» **Task details**: Each line below from the line with "Ribbon – 10mm" to the line with "Surrounded by a" must be copied exactly, including those two, and no picture may appear in the copy.

» **Given information**:
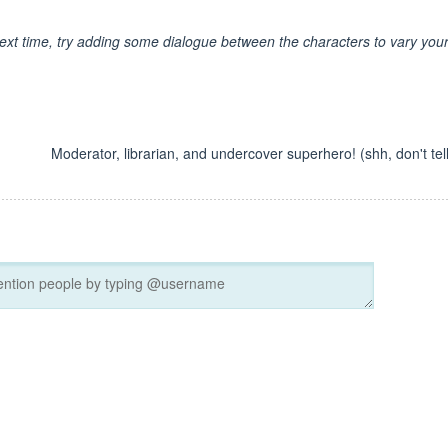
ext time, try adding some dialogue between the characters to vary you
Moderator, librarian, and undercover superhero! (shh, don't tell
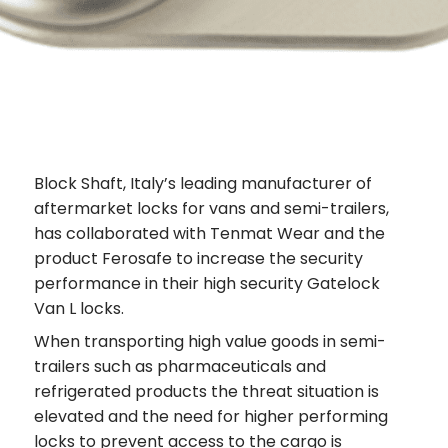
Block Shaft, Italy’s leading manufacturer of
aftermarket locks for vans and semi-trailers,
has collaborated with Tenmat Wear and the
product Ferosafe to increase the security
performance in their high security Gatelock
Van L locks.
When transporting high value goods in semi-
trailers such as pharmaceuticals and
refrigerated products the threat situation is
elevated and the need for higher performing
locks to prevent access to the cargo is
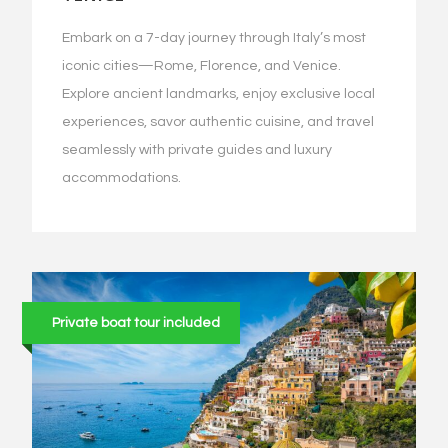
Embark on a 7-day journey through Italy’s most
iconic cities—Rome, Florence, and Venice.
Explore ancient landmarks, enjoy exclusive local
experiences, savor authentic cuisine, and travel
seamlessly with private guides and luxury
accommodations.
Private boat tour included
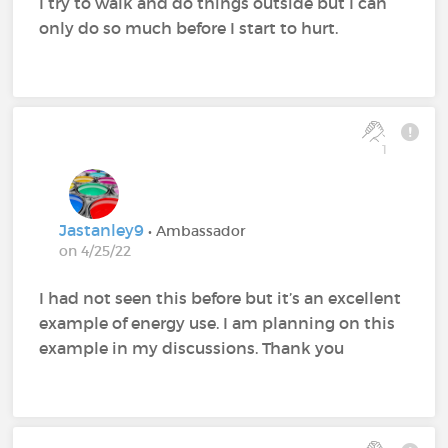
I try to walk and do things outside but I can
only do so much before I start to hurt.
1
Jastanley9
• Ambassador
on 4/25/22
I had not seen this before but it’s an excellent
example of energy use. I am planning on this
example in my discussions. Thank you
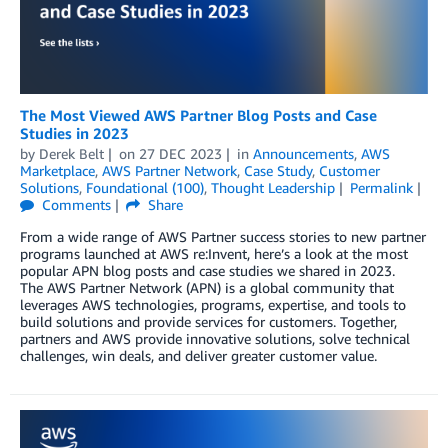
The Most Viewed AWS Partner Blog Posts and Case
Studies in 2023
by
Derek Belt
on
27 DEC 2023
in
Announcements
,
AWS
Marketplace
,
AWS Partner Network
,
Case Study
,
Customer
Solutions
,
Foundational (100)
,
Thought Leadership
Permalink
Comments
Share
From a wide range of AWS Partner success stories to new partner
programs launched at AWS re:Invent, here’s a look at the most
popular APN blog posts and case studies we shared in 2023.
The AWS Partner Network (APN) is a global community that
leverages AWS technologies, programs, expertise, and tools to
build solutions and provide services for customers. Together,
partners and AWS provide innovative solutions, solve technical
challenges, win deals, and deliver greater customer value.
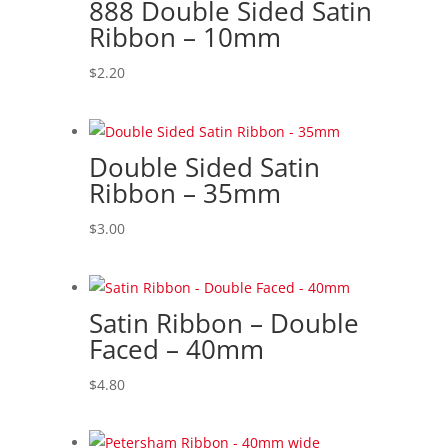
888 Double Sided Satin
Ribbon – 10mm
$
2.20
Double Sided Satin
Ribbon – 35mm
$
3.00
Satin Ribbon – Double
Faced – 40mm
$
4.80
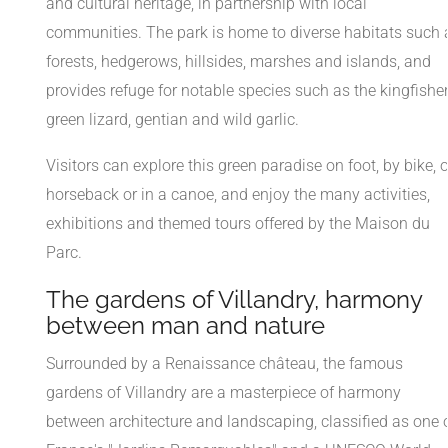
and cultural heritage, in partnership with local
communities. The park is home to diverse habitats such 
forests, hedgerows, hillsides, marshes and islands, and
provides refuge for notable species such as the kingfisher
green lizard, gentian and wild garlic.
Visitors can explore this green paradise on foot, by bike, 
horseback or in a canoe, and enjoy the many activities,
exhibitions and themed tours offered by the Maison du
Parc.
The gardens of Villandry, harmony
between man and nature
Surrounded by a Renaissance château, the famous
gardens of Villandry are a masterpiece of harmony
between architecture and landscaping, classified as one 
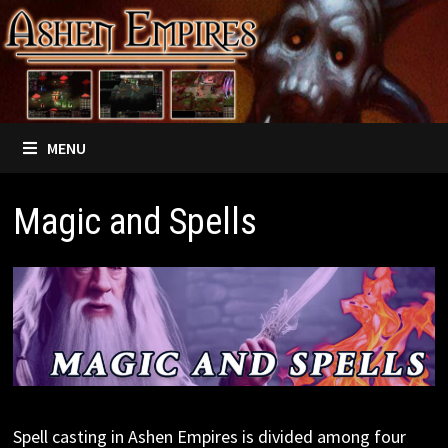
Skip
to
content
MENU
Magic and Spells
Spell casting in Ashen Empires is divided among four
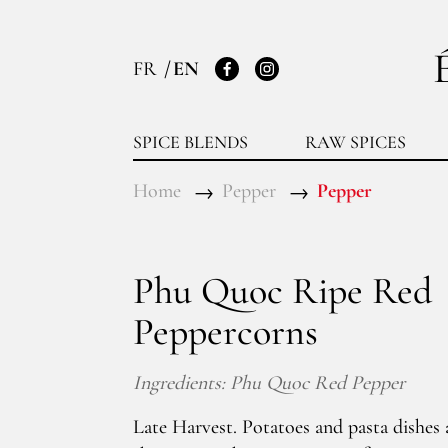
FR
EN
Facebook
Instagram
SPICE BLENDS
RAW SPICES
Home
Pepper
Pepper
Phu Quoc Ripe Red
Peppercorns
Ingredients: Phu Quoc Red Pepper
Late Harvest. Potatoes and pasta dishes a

» **The answer**:
Ribbon – 10mm
$
2.20
Double Sided Satin
Ribbon – 35mm
$
3.00
Satin Ribbon – Double
Faced – 40mm
$
4.80
and cultural heritage, in partnership with local
communities. The park is home to diverse habitats such 
forests, hedgerows, hillsides, marshes and islands, and
provides refuge for notable species such as the kingfisher
green lizard, gentian and wild garlic.
Visitors can explore this green paradise on foot, by bike, 
horseback or in a canoe, and enjoy the many activities,
exhibitions and themed tours offered by the Maison du
Parc.
The gardens of Villandry, harmony
between man and nature
Surrounded by a Renaissance château, the famous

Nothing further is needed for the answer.